The glymphatic system transports cerebral spinal fluid throughout the brain to clear metabolic and cellular waste during sleep. While there is growing recognition of the critical role this system plays in maintaining normal brain health and in explaining pathology, there are no known noninvasive imaging methods to measure and characterize the efficacy of glymphatic transport in vivo. In this study, we designed, constructed, and tested a glymphatic transport magnetic resonance imaging (MRI) flow phantom. Using it, we determined it may be possible to detect interstitial glymphatic flows via diffusion MRI acquisition methods.
Introduction
The glymphatic system was recently identified1,2 as the primary system for removing toxic waste that accumulates in the parenchyma of the vertebrate brain. The proposed mechanism3-5 is presented in Figure 1a. A glymphatic system that functions poorly—as a result of aging brain 6or traumatic brain injury (TBI)—can lead to severe neurological pathologies7-10. Understanding the glymphatic system’s mechanisms of transport is crucial for understanding the sequelae of TBI and other neurodegenerative diseases. Diffusion-weighted MRI (DW-MRI) methods11-13, which are sensitive to net water displacements, are a prime candidate for detecting features of flow of cerebral spinal fluid (CSF) through the parenchyma. Estimating flow rates through the parenchyma in vivo14 is challenging because the tissue is complex and experimental resolution is insufficient. In this study, we report the design, development, and testing of a novel MRI phantom that possesses salient features of brain parenchyma. We assessed whether diffusion tensor imaging (DTI) could detect, measure, and map interstitial glymphatic flows.Materials and Methods
The MRI phantom used to model glymphatic flows in this study was prepared as follows: 10-μm diameter (Thermo Scientific) polystyrene microspheres were packed in water in a 5-mm inner diameter Tricon 5/100 Column (GE Healthcare), creating a randomly packed bead pack (representing brain parenchyma) with a water zone above (representing a CSF-filled para-arterial space) (Figure 2). The column was placed inside a Bruker 7T vertical wide-bore magnet with an AVANCE III spectrometer equipped with a micro2.5 microimaging probe. A peristaltic pump (Pharmacia Biotec) circulated water through the bead pack. A mean flow rate close to the reported value for the glymphatic systemflow rate15-19, 0.44 ml/min, was used.

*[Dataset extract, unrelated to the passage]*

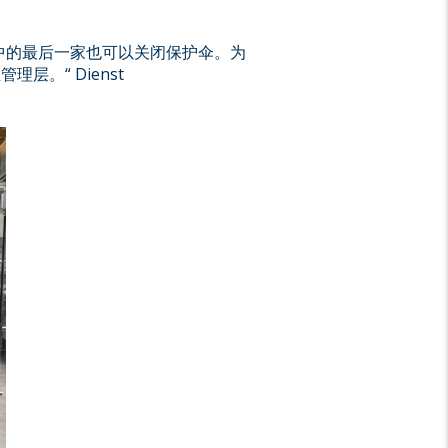
司中的最后一家也可以关闭保护伞。为
层。“ Dienst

The feasibility of detecting glymphatic flow in vivo was tested by using two DWI echo-planar imaging (EPI) acquisition protocols with parameters: TE/TR = 59/3000 ms, axial slices (one for the bulk layer and one for the bead pack) with a spatial resolution = 125 x 125 x 2000 mm3. For the first acquisition, Δ = 50 ms, δ = 3 ms, b = 400, and 800 s/mm2. For the second acquisition, Δ = 25 and 50 ms, δ = 3 ms, and b = 0:100:600 s/mm2 with 21 gradient orientations. ADCs parallel (Dzz) and perpendicular (Dxx) to the flow direction, mean diffusivity (MD), and fractional anisotropy (FA)13 were calculated.Conclusion
In this study we designed, constructed, and tested a transport MRI phantom to assess the feasibility of detecting glymphatic flow using DWI. The values for the DTI-derived metrics increased significantly during flow as compared with the stationary conditions in the bead layer. This phantom, although oversimplified, indicates that DTI has the potential to detect flow within the range of CSF flow rates in human tissue.1. Iliff JJ, Wang M, Liao Y, Plogg BA, Peng W, Gundersen GA, et al. A Paravascular Pathway Facilitates CSF Flow Through the Brain Parenchyma and the Clearance of Interstitial Solutes, Including Amyloid β. Sci Transl Med. 2012;4:147ra111.
2. Iliff JJ, Lee H, Yu M, Feng T, Logan J, Nedergaard M, et al. Brain-wide pathway for waste clearance captured by contrast-enhanced MRI. J Clin Invest. 2013;123(3):1299–309.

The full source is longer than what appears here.